Changes To Trade And Foreign Investment
Through the 1980 ‘Open Door Policy’ and Special Economic Zones (SEZs), China was encouraged to modernise its industry to attract foreign investment, in order to enhance its economy. This policy consisted of low tax rates, cheap labour, and exemption from import duties. These reforms to trade and foreign investment resulted in the increase of China’s Gross National Product (GNP): from 10% in 1978 to 36% in 1996.
Taxation Reforms
To improve the efficiency of tax collection and finance of public infrastructure spending, taxation reforms were introduced in 1994; causing modifications in the ability to collects taxes – moving away from provincial governments towards Beijing’s central government. This meant that taxes were managed by a central government instead of multiple provinces, allowing for a more efficient method of allocating assets.
Cuts To Protection
In order to improve economic growth, China’s government implemented cuts to tariffs as well as other forms of protection in 1992, with intentions to stimulate domestic efficiency through direct import competition. China cut its average tariff rate from 39% to 19% in 1996, and down to 15% in 2000. Cuts to protection correlate with the Open Door Policy, providing China with the opportunity to attract foreign investment as well as establish its domestic market amongst foreign competitors.
Membership Of Economic Forums
In 2001 China became a member or the World Trade Organisation (WTO), permitting global marketers to access their domestic market and China to access the markets of other member countries. This access benefited China, promoting globalisation and economic growth and development by encouraging innovation and utilisation of technology, attracting foreign investment into the Chinese service sector, and diversification of its export base within its domestic economy.
Adjustments To Exchange Rate
On July 21st 2005, China transitioned from a fixed exchange rate against the US dollar to the Managed Exchange Rate of the Renminbi (RMB) which converts China’s currency (Yuan) to currencies of their major trading partners like the US dollar, Australian dollar, Yen, and euro. The RMB was considered undervalued which generated international competition for Chinese imports and exports. This competitiveness led to the expansion of China’s domestic market and increases in income, prompting globalisation and economic growth and development.

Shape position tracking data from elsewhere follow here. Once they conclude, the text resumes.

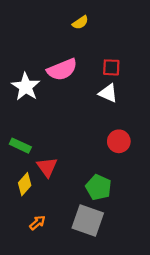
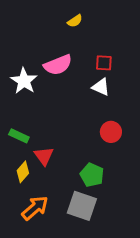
orange arrow: (37, 223) -> (35, 208), size x1.8

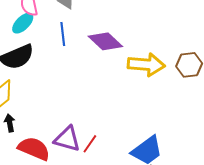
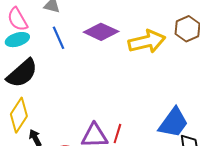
cyan ellipse: (23, 23) -> (17, 40), turned 45

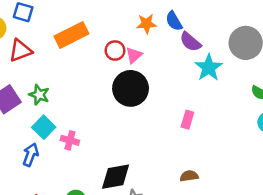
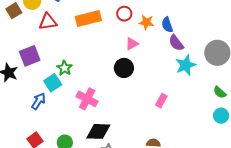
red circle: (115, 51) -> (124, 14), moved
black circle: (131, 88) -> (124, 68), size x0.7
green star: (39, 95) -> (65, 68), moved
pink cross: (70, 140) -> (87, 99), moved, size x1.5

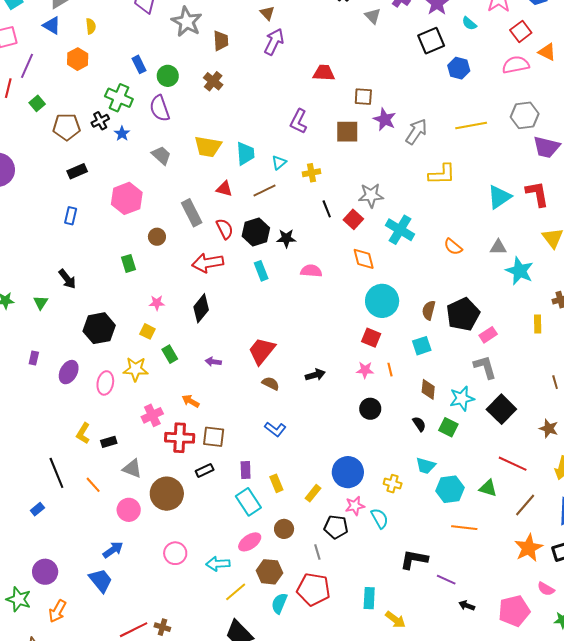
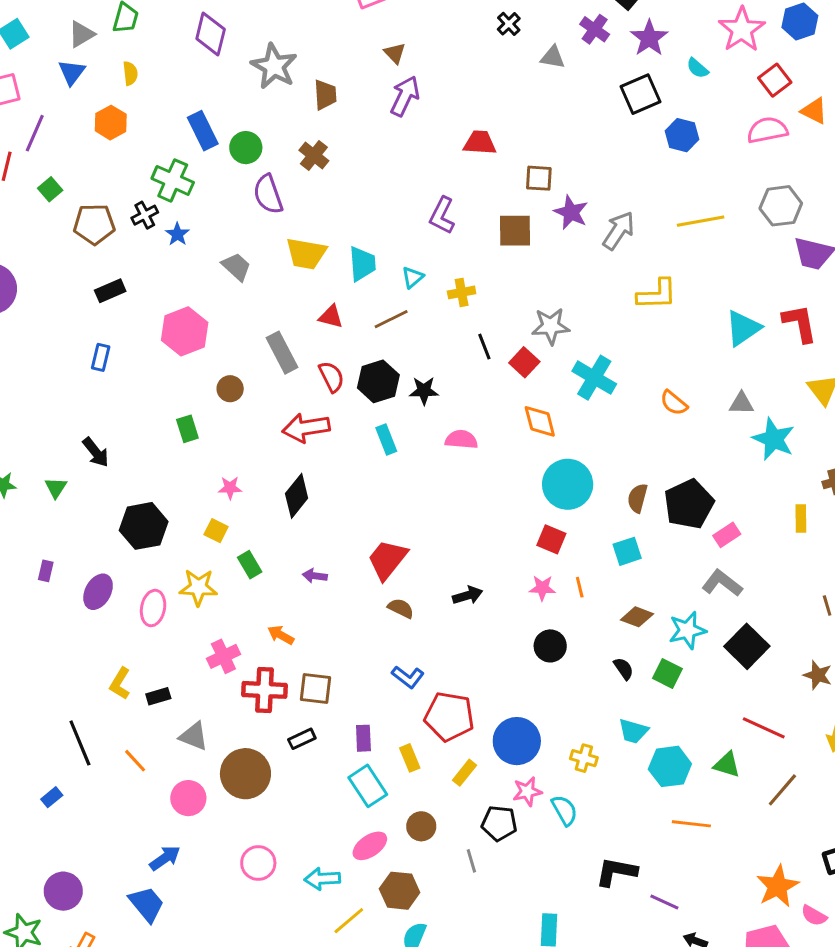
gray triangle: (373, 16) -> (553, 57), turned -36
blue triangle: (52, 25) -> (72, 72), turned 36
blue rectangle: (139, 64) -> (203, 131), size x1.4
purple semicircle: (160, 108) -> (268, 194), moved
gray L-shape: (485, 367) -> (722, 583), turned -36
brown diamond: (428, 389) -> (637, 617), turned -75
orange star: (529, 548) -> (778, 886), moved
red pentagon: (314, 589) -> (449, 717), moved

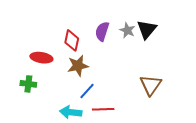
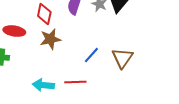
blue line: (87, 91) -> (91, 55), moved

Investment In Fixed Assets (Domestic Infrastructure)
In a matter of decades, infrastructure investment in China has rapidly risen, having a positive effect on drastically improving economic growth, development and quality of life. Since the early 1990s, China has invested a considerable amount into the quantity and quality of infrastructure due to urbanisation and an increase in population, with the need to provide transport and employment. The Chinese National Bureau of Statistics states that since 2004, 25%-35% of China’s total fixed asset investment has been devoted to infrastructure investment.
IMPACT OF GLOBALISATION STRATEGIES ON CHINA’S ECONOMIC GROWTH
Through the implementation of different globalisation strategies and reforms like the Open Door Policy, taxation reforms, agricultural reforms, and joining the WTO, China’s economy has managed to positively impact on its economic growth, despite the obstacles presented by the Global Financial Crisis (GFC) of 2008.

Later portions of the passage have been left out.